Zimbabwe: Shock As 50 Firms Cling to Half of Country’s Bank Balances
Reserve Bank of Zimbabwe (RBZ) says only 50 companies operating in the country are holding half of the total $19 billion balances held across the country’s banking sector, posing a high risk of manipulation and pushing up exchange rates on the parallel market.
He was addressing the media just after presiding over the Monetary Policy Committee (MPC) in Harare, Tuesday.
The central bank chief said it was important for authorities to monitor the flow of money from the companies’ accounts to avoid associated risks.
“Almost 50% of the total $19 billion bank deposits are held by only 50 companies, which means the rest of the populace has little amounts in their bank accounts.
“The central bank therefore needs to closely monitor the flow of money from these accounts to avoid risks which may lead to the spiralling of the exchange rates,” he said.

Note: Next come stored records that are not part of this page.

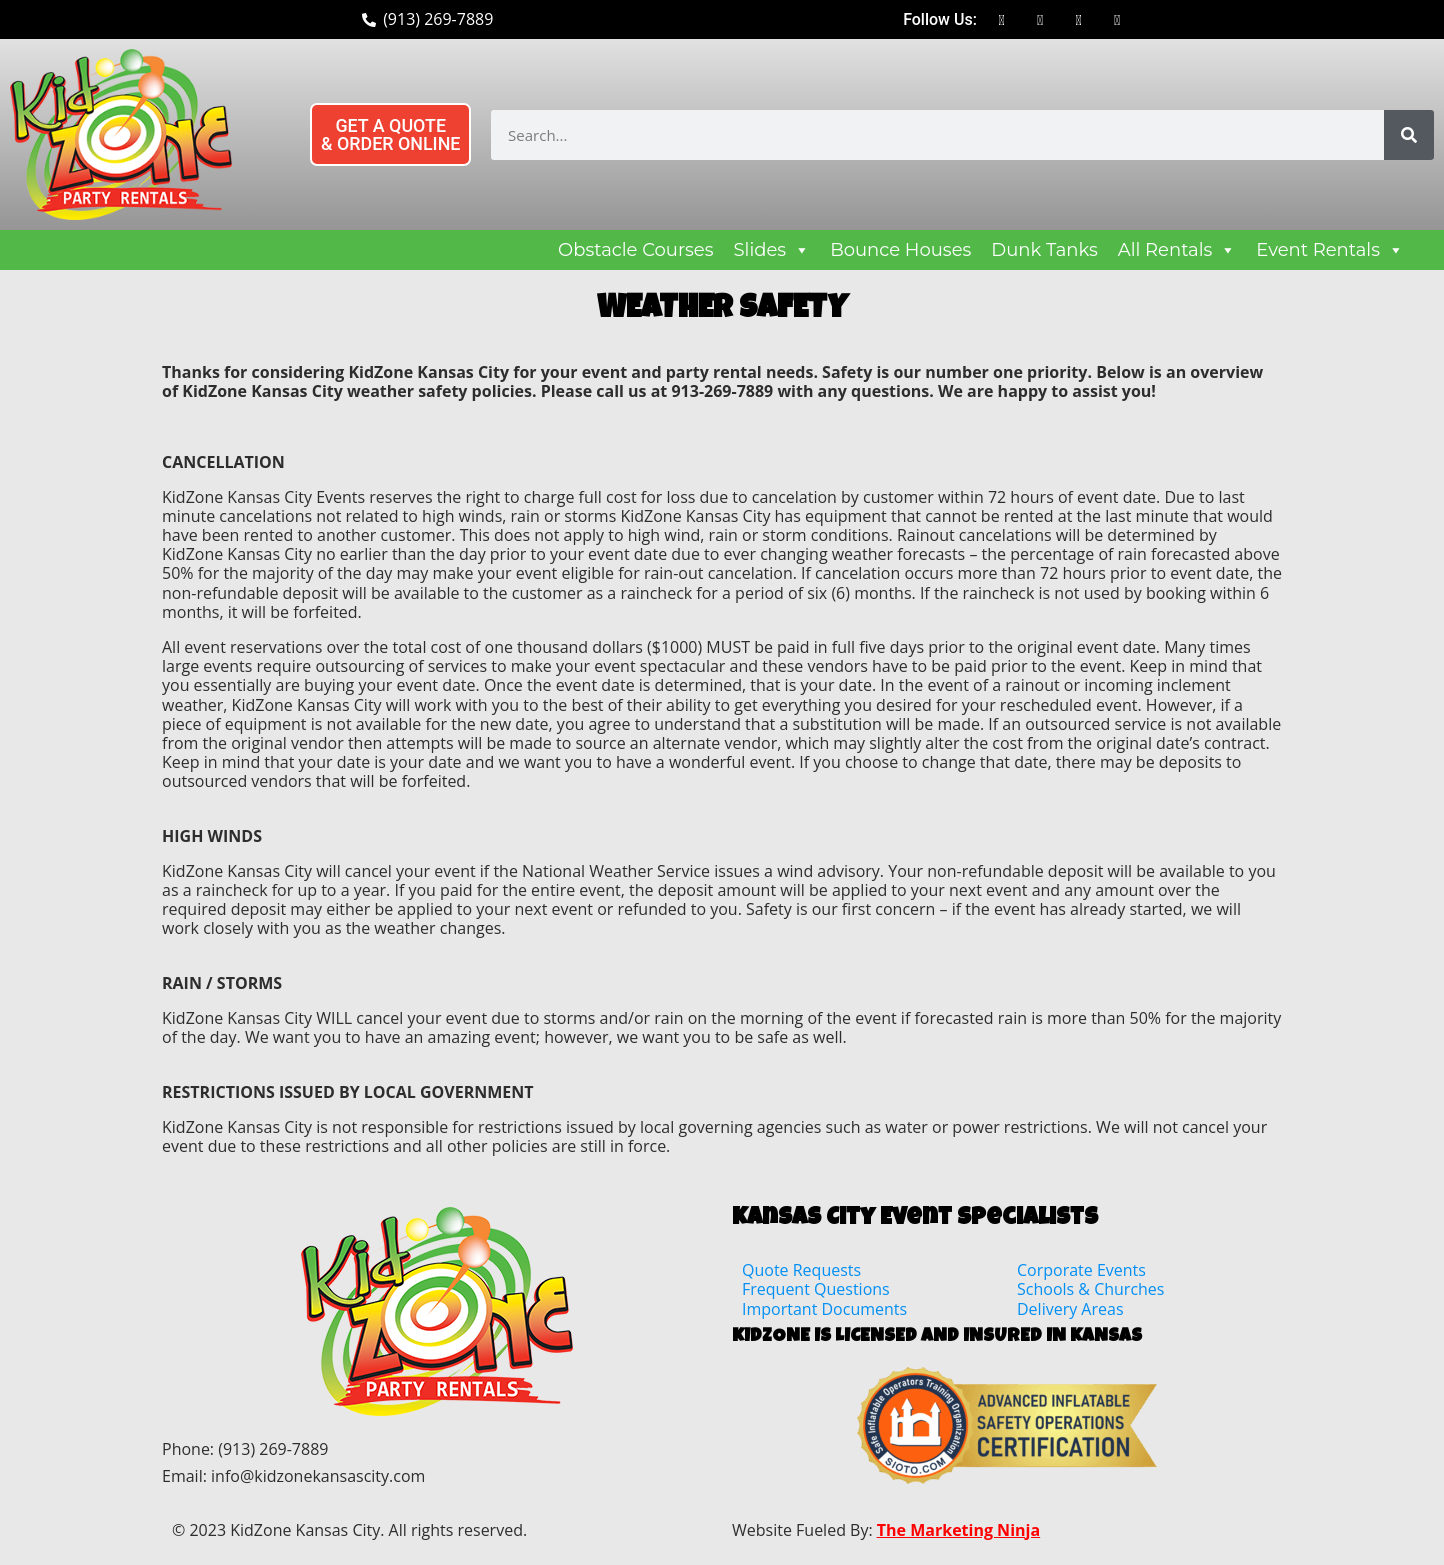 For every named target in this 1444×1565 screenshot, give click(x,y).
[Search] (1409, 135)
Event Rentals (1330, 250)
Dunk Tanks (1044, 250)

Zimbabwean authorities have come under fire for allegedly allowing certain individuals and firms linked to the Zanu PF led administration to engage in illegal foreign currency dealings with no consequences against the culprits.
Last month, RBZ’s Financial Intelligence Unit closed in on accounts held by Sakunda Holdings and its subsidiary firms amid concerns they were heavily involved in illegal foreign currency dealings.
The move was ostensibly to facilitate an “analysis” into the operations of the companies.
Nothing of any findings has since been placed in the public domain, raising further fears some authoritative figures could be complicit with any illegal goings-on within the system.
Sakunda Holdings owner, Kuda Tagwirei is a close ally to President Emmerson Mnangagwa.
Meanwhile, MPC also raised concerns over the increase in reserve money which grew 80 % during the first eight months of 2019, when compared to the December 2018 position.
This has caused instability in the exchange rate, something that has had knock-on effects on the pricing of goods and services.
It was agreed measures should be implemented to ensure money supply growth is contained within levels that will ensure exchange rate stability and inflation reduction.
Said the governor, “The committee noted with satisfaction the decrease in reserve money by a 10 percentage points in September 2019 from the August 2019 position and agreed to continue on this trend to ensure that reserve money growth is contained to 50 % for the full year 2019.”
Concerns were also raised over the unequal distribution of money supply, which is heavily skewed towards a few corporates.
The committee resolved to address the challenge of unequal distribution of money supply through appropriate money market instruments which will re-distribute liquidity.